Rougon G, Deagostini-Bazin H, Hirn M, Goridis C
EMBO J. 1982;1(10):1239-44. doi: 10.1002/j.1460-2075.1982.tb00019.x.
We have previously identified a cell surface glycoprotein of the mouse nervous system named brain cell surface protein-2 (BSP-2). Here we report that this antigen is not a single, discrete entity, but a family of antigenically and structurally related molecules. Three components of 180, 140, and 120 K were characteristic for more mature nervous tissues. Adult cerebral cortex contained the 140-K and 120-K antigens, adult spinal cord only the 120-K, and dorsal root ganglia from young mice mainly the 180-K component. Very different forms of the antigen that migrated as a diffuse zone from 180-250-K in SDS-polyacrylamide gels were found in immature nervous tissues. A molecule different from the previous ones was found in a neuroblastoma line. Evidence is presented that the structural diversity of BSP-2 is due to differences in glycosylation. This result indicates that cell type- and developmental stage-specific glycoprotein patterns previously found in the nervous system may in part be due to different glycosylation of identical polypeptides. The finding that a neural cell surface protein may be glycosylated in different ways has important implications for the generation of cell surface specificity.

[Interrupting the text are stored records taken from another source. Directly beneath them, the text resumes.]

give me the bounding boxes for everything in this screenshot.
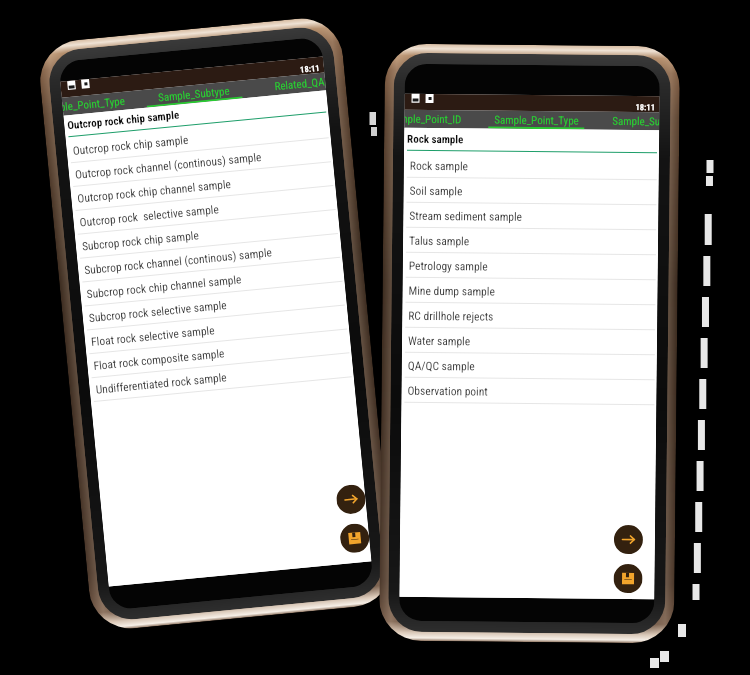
staticText: Float rock composite sample bbox=[93, 346, 225, 372]
staticText: Outcrop rock selective sample bbox=[79, 202, 220, 229]
button[interactable]: Float rock composite sample bbox=[92, 329, 351, 377]
button[interactable]: Talus sample bbox=[409, 228, 658, 254]
button[interactable]: Stream sediment sample bbox=[409, 203, 658, 229]
button[interactable]: Sample_Subtype bbox=[137, 80, 250, 108]
button[interactable]: Outcrop rock selective sample bbox=[79, 186, 338, 234]
staticText: Related_QAQC bbox=[274, 75, 326, 93]
staticText: Subcrop rock channel (continous) sample bbox=[84, 245, 273, 276]
staticText: Stream sediment sample bbox=[409, 209, 522, 223]
staticText: Rock sample bbox=[410, 159, 469, 172]
button[interactable]: Subcrop rock selective sample bbox=[88, 282, 347, 329]
staticText: Petrology sample bbox=[409, 259, 488, 272]
staticText: Sample_Point_ID bbox=[404, 113, 461, 126]
staticText: Observation point bbox=[407, 384, 488, 398]
button[interactable]: QA/QC sample bbox=[408, 353, 657, 379]
staticText: Outcrop rock chip sample bbox=[72, 133, 189, 157]
button[interactable]: Next bbox=[335, 484, 367, 515]
staticText: QA/QC sample bbox=[408, 359, 475, 372]
staticText: Sample_Subtype bbox=[612, 115, 659, 128]
staticText: Subcrop rock chip channel sample bbox=[86, 272, 242, 300]
staticText: Soil sample bbox=[410, 184, 463, 197]
button[interactable]: Subcrop rock channel (continous) sample bbox=[83, 234, 342, 281]
button[interactable]: Sample_Subtype bbox=[592, 112, 659, 130]
button[interactable]: Undifferentiated rock sample bbox=[95, 353, 354, 401]
staticText: Float rock selective sample bbox=[90, 323, 215, 348]
staticText: RC drillhole rejects bbox=[408, 309, 494, 323]
staticText: Sample_Point_Type bbox=[62, 95, 126, 114]
button[interactable]: Subcrop rock chip channel sample bbox=[86, 258, 344, 305]
staticText: Undifferentiated rock sample bbox=[95, 370, 228, 396]
button[interactable]: Float rock selective sample bbox=[90, 305, 349, 353]
button[interactable]: Sample_Point_Type bbox=[62, 90, 139, 116]
staticText: Talus sample bbox=[409, 234, 470, 247]
button[interactable]: Subcrop rock chip sample bbox=[81, 210, 340, 257]
button[interactable]: Related_QAQC bbox=[249, 72, 326, 98]
button[interactable]: Outcrop rock channel (continous) sample bbox=[74, 138, 333, 186]
button[interactable]: Soil sample bbox=[410, 178, 659, 204]
button[interactable]: Outcrop rock chip channel sample bbox=[76, 162, 335, 210]
button[interactable]: Save bbox=[613, 564, 643, 593]
button[interactable]: Water sample bbox=[408, 328, 657, 354]
button[interactable]: Sample_Point_ID bbox=[404, 110, 480, 128]
staticText: Sample_Subtype bbox=[158, 85, 230, 104]
button[interactable]: Observation point bbox=[407, 378, 657, 404]
staticText: 18:11 bbox=[300, 63, 320, 75]
button[interactable]: Sample_Point_Type bbox=[480, 110, 592, 130]
staticText: Mine dump sample bbox=[408, 284, 496, 298]
staticText: Subcrop rock selective sample bbox=[88, 298, 228, 324]
button[interactable]: RC drillhole rejects bbox=[408, 303, 657, 329]
staticText: Outcrop rock channel (continous) sample bbox=[74, 150, 263, 181]
staticText: Subcrop rock chip sample bbox=[81, 228, 200, 252]
staticText: 18:11 bbox=[635, 102, 656, 112]
button[interactable]: Outcrop rock chip sample bbox=[72, 114, 331, 162]
button[interactable]: Next bbox=[614, 525, 643, 554]
button[interactable]: Mine dump sample bbox=[408, 278, 658, 304]
button[interactable]: Petrology sample bbox=[409, 253, 658, 279]
staticText: Outcrop rock chip channel sample bbox=[77, 177, 232, 205]
staticText: Water sample bbox=[408, 334, 471, 347]
button[interactable]: Rock sample bbox=[410, 153, 659, 179]
staticText: Sample_Point_Type bbox=[494, 114, 579, 128]
staticText: Outcrop rock chip sample bbox=[67, 108, 180, 132]
button[interactable]: Save bbox=[339, 522, 370, 554]
staticText: Rock sample bbox=[407, 133, 464, 146]
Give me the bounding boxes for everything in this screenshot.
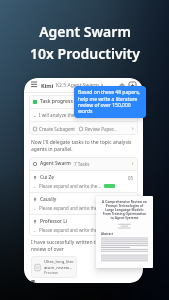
- staticText: Review Paper...: [85, 126, 117, 132]
- staticText: I have successfully written the literatu…: [31, 239, 136, 253]
- button[interactable]: Agent Swarm: [29, 157, 138, 236]
- staticText: 05: [128, 175, 134, 181]
- button[interactable]: Professor Li: [29, 215, 138, 236]
- button[interactable]: Menu: [30, 81, 38, 89]
- staticText: Now I'll delegate tasks to the topic ana…: [31, 139, 136, 153]
- staticText: Please expand and write the...: [39, 205, 101, 211]
- staticText: ⌄: [33, 184, 37, 188]
- staticText: A Comprehensive Review on Prompt Technol…: [101, 200, 148, 220]
- staticText: Abstract: [101, 232, 113, 236]
- staticText: I will analyze the literature: [39, 112, 96, 118]
- staticText: ›: [132, 160, 134, 167]
- button[interactable]: Cui Ze: [29, 171, 138, 192]
- staticText: ⌄: [33, 113, 37, 118]
- button[interactable]: Ultra_long_literature_review_150K: [31, 256, 77, 278]
- button[interactable]: Settings: [117, 81, 126, 90]
- staticText: Please expand and write the...: [39, 227, 101, 233]
- staticText: Ultra_long_literature_review_150K: [44, 259, 74, 270]
- staticText: ⌄: [33, 206, 37, 210]
- staticText: Cui Ze: [40, 174, 55, 181]
- button[interactable]: Based on these 48 papers, help me write …: [74, 86, 146, 118]
- staticText: Professor Li: [40, 218, 67, 225]
- staticText: K2.5 Agent Swarm: [56, 82, 99, 89]
- staticText: Preview: [44, 270, 58, 275]
- staticText: Kimi: [41, 82, 54, 89]
- staticText: 10x Productivity: [30, 44, 140, 63]
- button[interactable]: Causlly: [29, 193, 138, 214]
- button[interactable]: Task progress: [29, 95, 138, 135]
- staticText: Agent Swarm: [40, 160, 71, 167]
- staticText: Causlly: [40, 196, 57, 203]
- staticText: Based on these 48 papers, help me write …: [78, 89, 142, 115]
- staticText: Please expand and write the...: [39, 183, 101, 189]
- staticText: ⌄: [33, 228, 37, 232]
- button[interactable]: New chat: [128, 81, 137, 90]
- staticText: ›: [132, 125, 134, 132]
- staticText: Create Subagent: [39, 126, 75, 132]
- staticText: Task progress: [40, 98, 73, 105]
- staticText: Agent Swarm: [39, 22, 131, 41]
- button[interactable]: A Comprehensive Review on Prompt Technol…: [96, 196, 153, 268]
- staticText: 7 Tasks: [74, 161, 90, 167]
- staticText: 08: [128, 197, 134, 203]
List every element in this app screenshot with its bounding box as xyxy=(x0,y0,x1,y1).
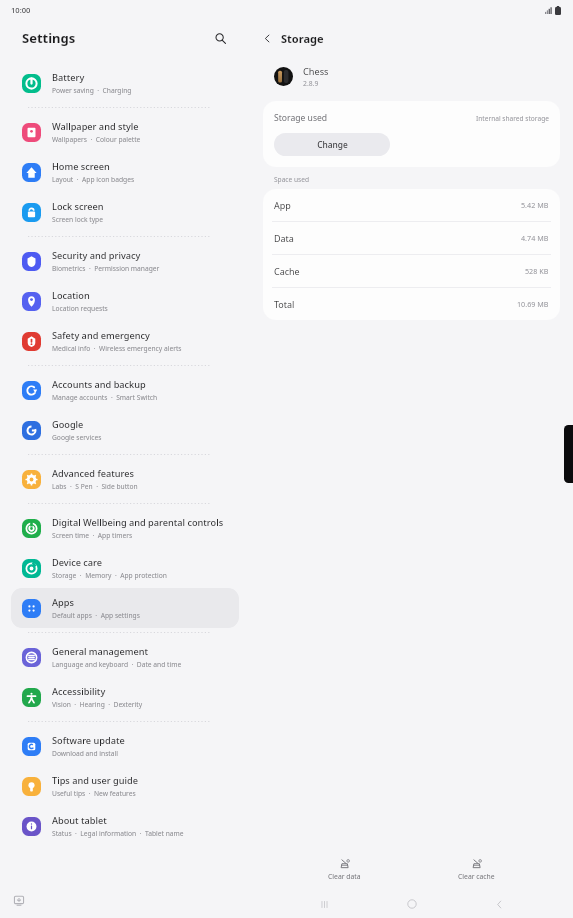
staticText: Layout · App icon badges xyxy=(52,175,135,184)
staticText: Storage used xyxy=(274,112,328,124)
staticText: Space used xyxy=(274,175,309,184)
staticText: Accounts and backup xyxy=(52,378,146,391)
staticText: 4.74 MB xyxy=(521,233,549,243)
staticText: Language and keyboard · Date and time xyxy=(52,660,182,669)
staticText: Biometrics · Permission manager xyxy=(52,264,160,273)
staticText: 2.8.9 xyxy=(303,79,319,88)
button[interactable]: Software update xyxy=(11,726,239,766)
staticText: Wallpapers · Colour palette xyxy=(52,135,141,144)
staticText: Digital Wellbeing and parental controls xyxy=(52,516,224,529)
staticText: Location requests xyxy=(52,304,108,313)
staticText: Internal shared storage xyxy=(476,114,549,123)
staticText: Clear cache xyxy=(458,872,495,881)
button[interactable]: Tips and user guide xyxy=(11,766,239,806)
button[interactable]: Chess xyxy=(274,65,573,88)
button[interactable]: Battery xyxy=(11,63,239,103)
staticText: Advanced features xyxy=(52,467,134,480)
staticText: General management xyxy=(52,645,149,658)
staticText: Software update xyxy=(52,734,125,747)
staticText: Clear data xyxy=(328,872,361,881)
staticText: Storage xyxy=(281,31,324,46)
staticText: Lock screen xyxy=(52,200,104,213)
staticText: Download and install xyxy=(52,749,118,758)
button[interactable]: Apps xyxy=(11,588,239,628)
button[interactable]: Google xyxy=(11,410,239,450)
button[interactable]: Accessibility xyxy=(11,677,239,717)
staticText: Total xyxy=(274,298,295,310)
staticText: Change xyxy=(317,139,348,150)
staticText: Settings xyxy=(22,29,76,47)
staticText: Home screen xyxy=(52,160,110,173)
button[interactable]: Recents xyxy=(311,891,337,917)
staticText: Tips and user guide xyxy=(52,774,138,787)
button[interactable]: App xyxy=(263,189,560,221)
staticText: Chess xyxy=(303,65,329,78)
button[interactable]: Device care xyxy=(11,548,239,588)
button[interactable]: Accounts and backup xyxy=(11,370,239,410)
staticText: Device care xyxy=(52,556,103,569)
button[interactable]: Safety and emergency xyxy=(11,321,239,361)
staticText: Google services xyxy=(52,433,102,442)
staticText: 10.69 MB xyxy=(517,299,549,309)
staticText: Battery xyxy=(52,71,85,84)
button[interactable]: Home screen xyxy=(11,152,239,192)
staticText: Screen lock type xyxy=(52,215,103,224)
staticText: 10:00 xyxy=(11,5,31,15)
button[interactable]: Wallpaper and style xyxy=(11,112,239,152)
button[interactable]: Clear data xyxy=(310,854,379,884)
staticText: Medical info · Wireless emergency alerts xyxy=(52,344,182,353)
staticText: Security and privacy xyxy=(52,249,141,262)
staticText: Google xyxy=(52,418,84,431)
staticText: Cache xyxy=(274,265,300,277)
staticText: Labs · S Pen · Side button xyxy=(52,482,138,491)
button[interactable]: Edge panel xyxy=(564,425,573,483)
staticText: Storage · Memory · App protection xyxy=(52,571,167,580)
staticText: Vision · Hearing · Dexterity xyxy=(52,700,143,709)
button[interactable]: Home xyxy=(399,891,425,917)
button[interactable]: Advanced features xyxy=(11,459,239,499)
staticText: About tablet xyxy=(52,814,107,827)
button[interactable]: Location xyxy=(11,281,239,321)
staticText: Default apps · App settings xyxy=(52,611,140,620)
button[interactable]: Data xyxy=(263,222,560,254)
staticText: App xyxy=(274,199,291,211)
staticText: Safety and emergency xyxy=(52,329,150,342)
button[interactable]: About tablet xyxy=(11,806,239,846)
staticText: Apps xyxy=(52,596,74,609)
button[interactable]: Back xyxy=(486,891,512,917)
button[interactable]: Security and privacy xyxy=(11,241,239,281)
staticText: Location xyxy=(52,289,90,302)
button[interactable]: Total xyxy=(263,288,560,320)
button[interactable]: Lock screen xyxy=(11,192,239,232)
button[interactable]: Change xyxy=(274,133,390,156)
staticText: Wallpaper and style xyxy=(52,120,139,133)
button[interactable]: General management xyxy=(11,637,239,677)
staticText: Accessibility xyxy=(52,685,106,698)
staticText: Power saving · Charging xyxy=(52,86,132,95)
button[interactable]: Clear cache xyxy=(440,854,513,884)
staticText: Screen time · App timers xyxy=(52,531,133,540)
button[interactable]: Digital Wellbeing and parental controls xyxy=(11,508,239,548)
staticText: Data xyxy=(274,232,294,244)
staticText: Manage accounts · Smart Switch xyxy=(52,393,158,402)
button[interactable]: Cache xyxy=(263,255,560,287)
staticText: 528 KB xyxy=(525,266,549,276)
staticText: Status · Legal information · Tablet name xyxy=(52,829,184,838)
staticText: Useful tips · New features xyxy=(52,789,136,798)
button[interactable]: Back xyxy=(256,27,278,49)
staticText: 5.42 MB xyxy=(521,200,549,210)
button[interactable]: Search xyxy=(208,26,232,50)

我们之前鉴定出一种小鼠神经系统的细胞表面糖蛋白,命名为脑细胞表面蛋白-2(BSP-2)。在此我们报告,这种抗原并非单一、离散的实体,而是一个在抗原性和结构上相关的分子家族。180K、140K和120K的三种成分是更成熟神经组织的特征。成年大脑皮层含有140K和120K抗原,成年脊髓仅含120K抗原,幼鼠背根神经节主要含180K成分。在未成熟神经组织中发现了抗原的非常不同的形式,在SDS-聚丙烯酰胺凝胶中迁移为180 - 250K的弥散区。在一个神经母细胞瘤细胞系中发现了一种与之前不同的分子。有证据表明BSP-2的结构多样性是由于糖基化的差异。这一结果表明,先前在神经系统中发现的细胞类型和发育阶段特异性糖蛋白模式可能部分归因于相同多肽的不同糖基化。神经细胞表面蛋白可能以不同方式进行糖基化这一发现对细胞表面特异性的产生具有重要意义。